Why The Women Always Win

By | January 28, 2015

You can’t play FIFA as Abby Wambach.

It seems a little silly that the game would have only male players. Certainly internationally, men’s soccer is significantly more popular than women’s. However, within the United States it seems absurd that women’s soccer wouldn’t be more popular. With 5 Olympic Gold Medals and 2 World Cup Championships under their belts, the US Women’s National Soccer Team blows their male counterparts out of the water. The United States has been in the top four teams of every Women’s World Cup since its inception in 1991, and their domination on an international scale shows no signs of stopping. Naturally, I wondered why.

Why is our women’s national team so strong when women’s soccer receives little to no attention within the US? According to the Boston Globe, “professional” women’s soccer players in the US have salaries ranging from $6,000-$30,000 annually. As a result, most players can’t afford to quit their day jobs. This salary cap is necessary because, with so few endorsements coming in, professional leagues are being forced into bankruptcy. How could such a poor professional foundation funnel into an internationally successful program? The answer once suggested to me by a Duke women’s soccer player seems simple enough:

It’s because in the US, women are allowed to be professionals. They’re allowed to live on their own, have careers, and exist independently from their husbands. That is not a right granted to many women internationally, so it follows naturally that those countries would not have well-supported women’s soccer teams, while the United States gives its female players their due. This theory continues to hold water after further review of World Cup Winners. The American women are joined by women from Germany, Sweden, and Norway, all of whom had nationally passed women’s suffrage acts by the early 1920s.
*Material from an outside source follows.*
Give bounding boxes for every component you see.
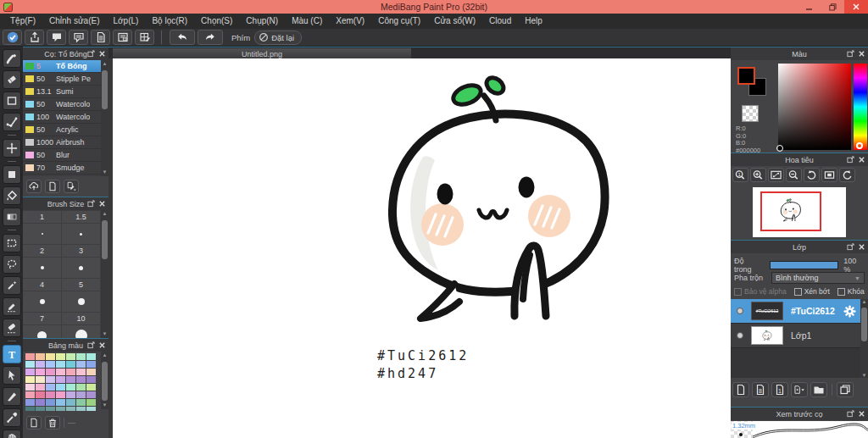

Reviewing the women’s teams from the World Cup knockout stages over the last decade makes it clear that the majority of the teams who qualify come from similar, Western European, progressive nations who have been making strides in the feminist movement for periods of time comparable to the US. Many countries which are not similarly progressive are weeded out as the tournament enters the quarter finals. While certainly this explanation is not perfect, it seems to give some idea of why the US women tend to have a leg up on the international competition while the US men certainly do not.